If you’ve been a Minister and had responsibility for running a department, then OK, I could see how that could translate to a number of corporate executive type roles.
If you’ve spent most of your Parliamentary career as a backbencher, then your experience is…. what exactly? Some constituency casework, the odd bit of public speaking, and being noisy when someone else is talking?
they should try signing on and living on the abysmal pittance they give to the vulnerable. might give them some perspective, although if they had the empathy for that they wouldn’t have been conservatives in the first place.
Did that £575 come from Nativity appearances? With their track record of braying, they’ve made excellent donkeys
> “I thought I had a couple of board jobs to go to, but they did not materialise post the general election result.”
Well yeah, there’s not much point in bribing someone who’s not in a position to grant political favours.
That’s plenty of money though. You only need 30p a day to live, don’t you ?
But, really, who wouldn’t want to employ these wonderful people ? These models of probity who have selflessly sacrificed their lives for the furtherment of the country ?
Anyway, they can sign up for Universal Credit but they’ll need to demonstrate they’re spending 35 hours a week looking for work and be prepared to have the DWP go through their bank accounts and obviously go into the Job Centre on demand no matter how inconvenient or difficult and expensive that may be.
Sounds like these Tories need to ‘get on their bike’ and take whatever is offered to them.
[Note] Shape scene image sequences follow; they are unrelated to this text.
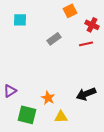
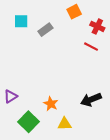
gray rectangle: (54, 39) -> (45, 30), moved
red line: (86, 44) -> (91, 47), turned 40
green square: (27, 115) -> (29, 122), turned 30

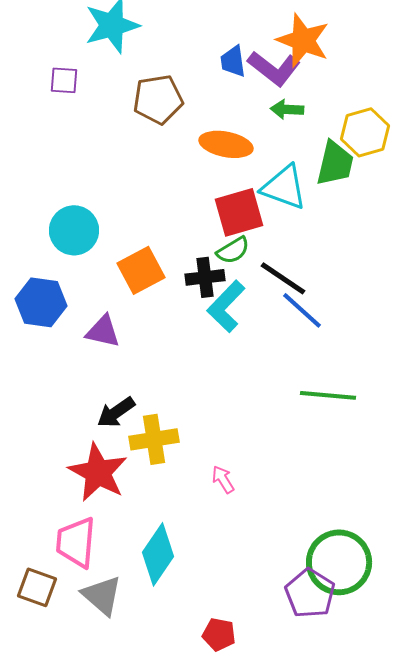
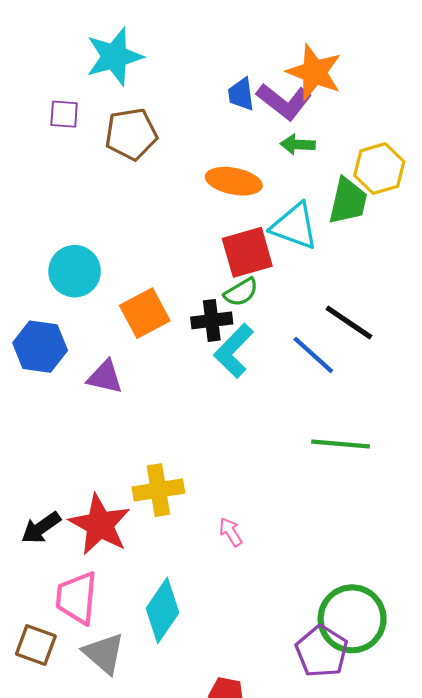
brown pentagon: (158, 99) -> (131, 134), moved
black line: (283, 278) -> (349, 323), moved
black arrow: (116, 412) -> (41, 528), moved

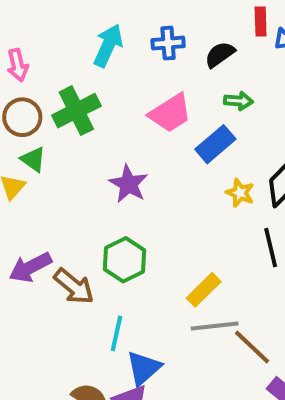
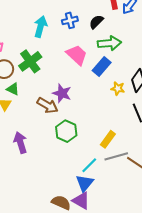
green arrow: (238, 101) -> (109, 43), size x1.6
pink trapezoid: (170, 113) -> (77, 55), turned -95
purple arrow: (30, 267) -> (20, 143), turned 110
brown arrow: (74, 286) -> (47, 105), moved
cyan line: (117, 333) -> (89, 165), moved, turned 42

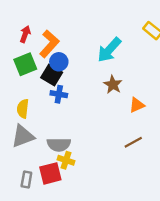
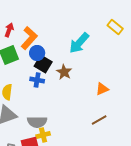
black square: (52, 75) -> (43, 64), moved
brown star: (113, 85) -> (64, 72), moved
yellow cross: (66, 160) -> (43, 135), turned -32

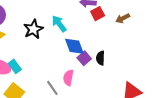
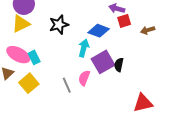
cyan arrow: (59, 24) -> (84, 48), moved, turned 42
blue diamond: (74, 46) -> (99, 31), moved, turned -60
purple square: (84, 58) -> (103, 62), size x1.6

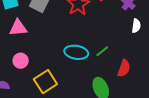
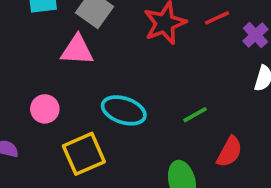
pink triangle: (18, 28) -> (77, 50), moved
cyan ellipse: (76, 52) -> (124, 110), moved

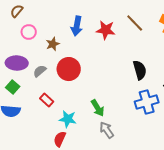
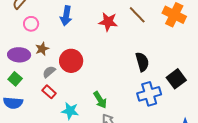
blue arrow: (77, 26) -> (66, 16), moved
brown star: (53, 44) -> (42, 49), moved
gray semicircle: (40, 71) -> (49, 72), moved

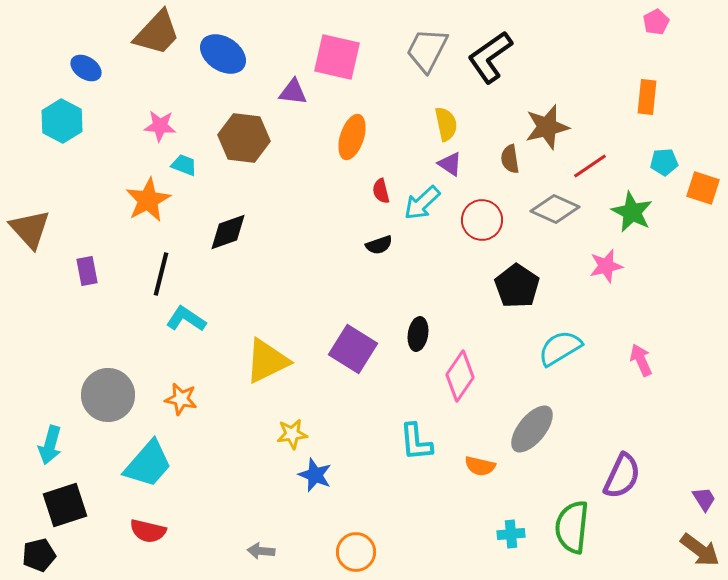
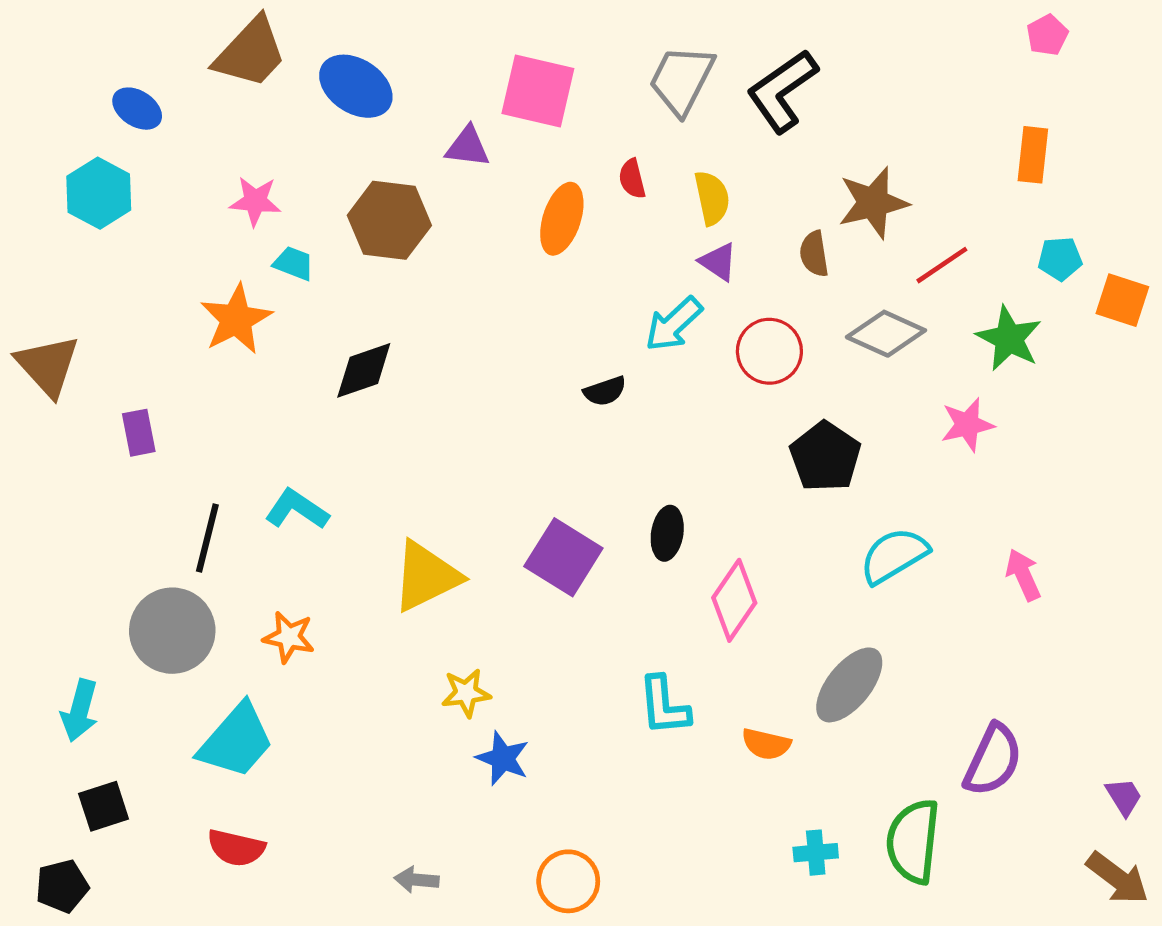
red semicircle: (381, 191) -> (632, 179), moved
black line: (161, 274) -> (207, 538), moved
black square: (65, 505) -> (104, 806), size x0.7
Like they told us. I’m guessing they’re just lazy and workshy, living on scratchcards, 3L cider, and cigs. I don’t need nuance, the Tory position is you’re slovenly if you’re not working. Plenty of shelves need stacked, plenty of old people need carers. Just retrain and get into a trade sure.
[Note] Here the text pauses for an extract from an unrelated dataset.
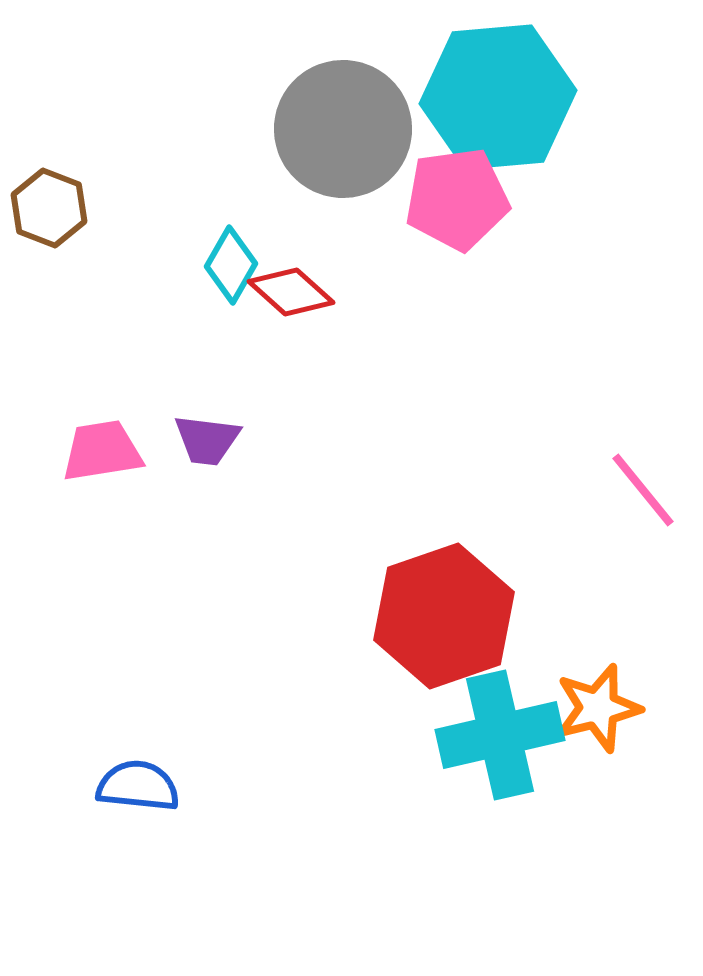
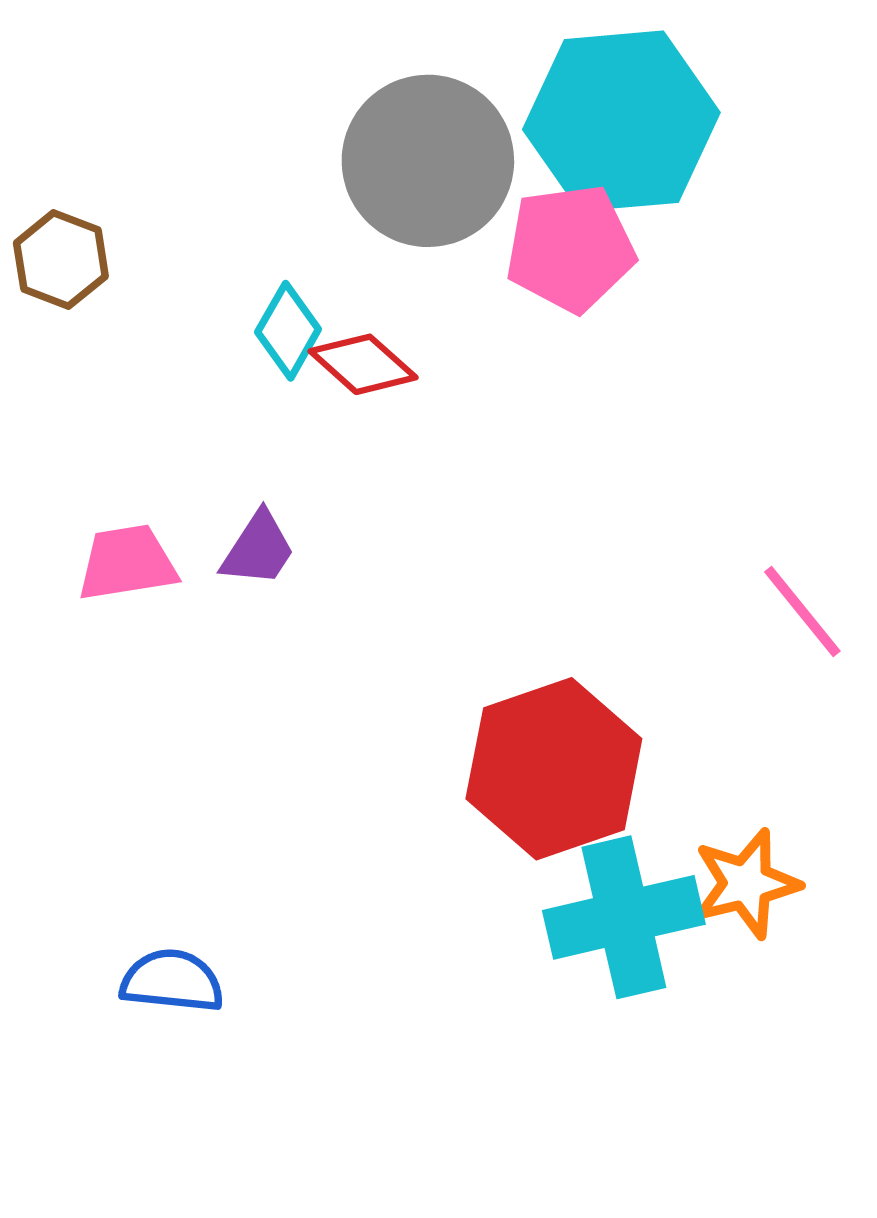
purple trapezoid: (207, 440) -> (258, 549), turned -64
Sounds like some people need to start skipping the avocado toast and £3 coffees, while they fill in their 100th CV that week. Hope they can explain the gaps in their employment.
It’s very easy to dismiss this and revel in schadenfreude. So easy in fact I intend to for several days.
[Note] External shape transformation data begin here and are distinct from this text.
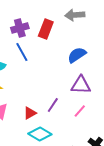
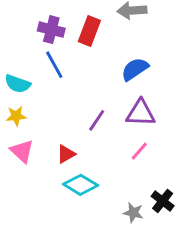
purple cross: (20, 28) -> (51, 30), turned 30
purple line: (53, 105) -> (97, 120), moved

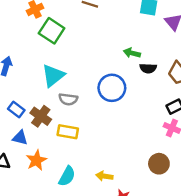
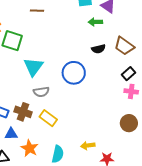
green arrow: (132, 53) -> (95, 22), moved
cyan triangle: (53, 76) -> (33, 67), moved
yellow rectangle: (68, 132) -> (48, 118), turned 42

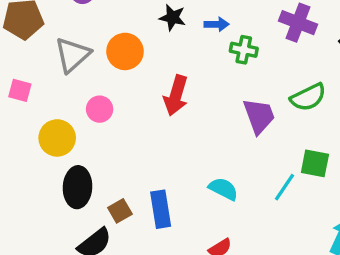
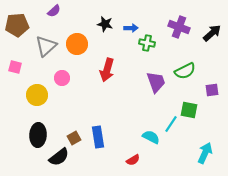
black ellipse: (78, 187) -> (38, 135), moved
cyan semicircle: (223, 189) -> (151, 137), moved

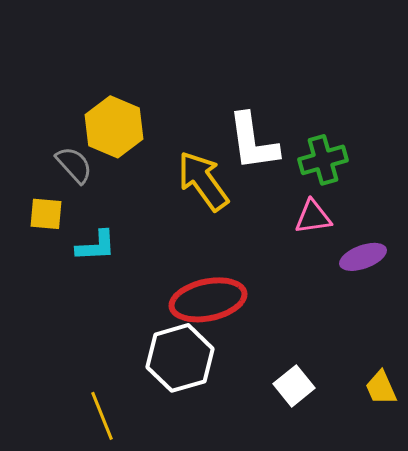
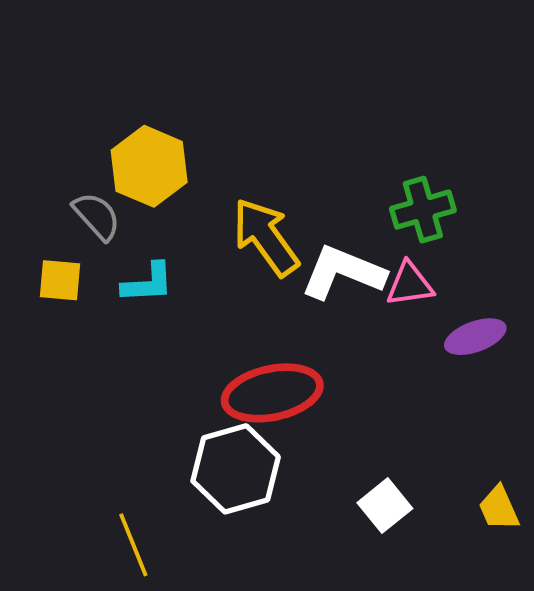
white L-shape: (253, 142) -> (343, 272), moved, turned 120
cyan L-shape: (96, 246) -> (148, 283), moved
I have 0 sympathy for these idiots that continued to ruin the country for the last decade or so
Cut their benefits if they refuse to work, I’m sick of these former politicians sucking cash out of the System if they don’t like it they can go back to where their dad’s company is registered
>The shift from parliament to unemployment is both swift and brutal. It is not only the salary of £91,000 (ministers are paid up to £67,000 more) disappearing almost overnight – save for the “loss of office” and “winding up” payments given to outgoing MPs, amounting to about four months’ salary – but the loss of colleagues, a career, and a sense of identity.
Leaving a job with 4 months salary to tide you over as you enter unemployment is neither ‘brutal’ nor ‘swift’. Short of taking an unusually generous voluntary redundancy payout or leaving a c-suite role this is far more than the average pleb would get, and at almost 3x the national average salary too.
Is there something I’m missing here? And the sheer sense of entitlement and privilege in the statement ‘i thought i had a few board jobs to go to’ also. What did he promise to people whilst in office to think he’d be able to just walk into a senior board position somewhere?